In May 2018, Essex County Council’s cabinet reimplemented the system by which individual packages of educational support, such as tuition or vocational training, are made available to children and young people living in Essex who have been permanently excluded or who, due to illness or other reasons, are unable to receive suitable education.
The system, which has a four-year term and commenced in April 2019, was estimated to cost £6.8million based on services for approximately 700 pupils at the time.
In its first year (2019/20), the framework supported 577 pupils at a cost of £5million for year one – an increase of 180 per cent in the number of pupils requiring the provision of alternative education from 2018/2019.
This unexpected demand for services from the framework has exceeded forecasts and, based on current demand, the council’s use of the framework will be £13.2million for the remainder of the framework term, until it expires in 2023.
This estimated increase does not take into account the potential impact of Covid-19 on the number of pupils requiring the provision of alternative education, or any requirements for services from other contracting authorities.

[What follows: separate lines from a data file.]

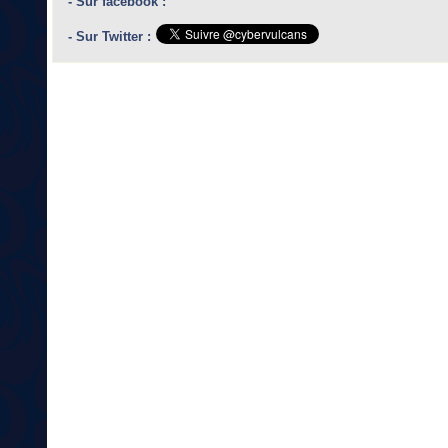
- Sur facebook :
- Sur Twitter :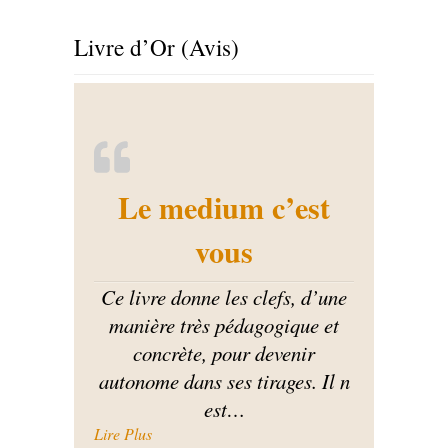
Livre d’Or (Avis)
Le medium c’est
vous
Ce livre donne les clefs, d’une
manière très pédagogique et
concrète, pour devenir
autonome dans ses tirages. Il n
est
…
« Le medium c’est vous »
Lire Plus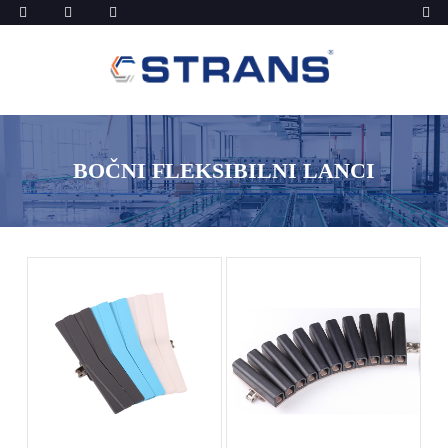
BOČNI FLEKSIBILNI LANCI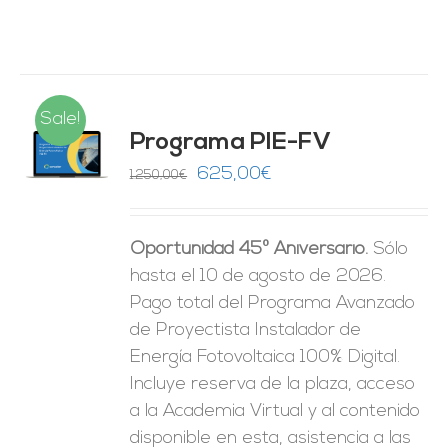
Sale!
Programa PIE-FV
O
El
El
625,00
€
1.250,00
€
precio
precio
ES
original
actual
Oportunidad 45º Aniversario.
Sólo
era:
es:
hasta el 10 de agosto de 2026.
1.250,00€.
625,00€.
Pago total del Programa Avanzado
de Proyectista Instalador de
Energía Fotovoltaica 100% Digital.
Incluye reserva de la plaza, acceso
a la Academia Virtual y al contenido
disponible en esta, asistencia a las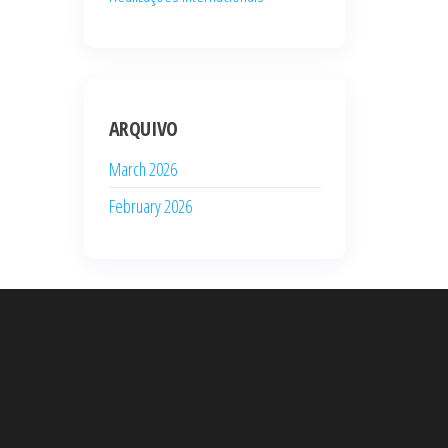
ARQUIVO
March 2026
February 2026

A statement to cabinet said: “It is anticipated that this level of need and demand for services from the framework is likely to continue until ECC’s SEN and PRU (pupil referral unit) capital programmes delivers the necessary increased capacity in the Essex special schools and pupil referral units.
“The need for an increase in capacity has led to a programme for delivery of four new special free schools for autism and social, emotional and mental health (the two areas of need driving the greatest demand and capacity deficit) and the development of a PRU estate which is fit for purpose. ECC are in discussion with the Department for Education regarding the construction of these schools and the target date for delivery is 2023.
“Essex has seen a 62.9 per cent increase in the numbers of pupils entering PRUs since 2018. This is more than double the increase across the eastern region and England and will be one of the key drivers for the project linked to students who are not in full time education.”
At a cabinet meeting on Tuesday, September 15, Councillor Mike Mackrory, leader of the Lib Dem group, said he was worried by a statement in the report that the estimated increase does not take into account the potential impact of Covid-19 on the number of pupils requiring provision of alternative education or any requirements for services from other contracting authorities.
“What are the plans to take into account of what is certainly expected?” he asked.
Cabinet member Ray Gooding said: “Unfortunately Cllr Mckrory is not comparing like for like here.
“This paper is about the increase in the number of children diagnosed with special educational needs who need additional provision.
“Clearly Covid is not necessarily part of that diagnosis and would be funded and managed in a slightly different manner.
“The children with special educational needs are the ones we are looking at supporting and not necessarily with any impact from Covid.
“The two are not necessarily related.”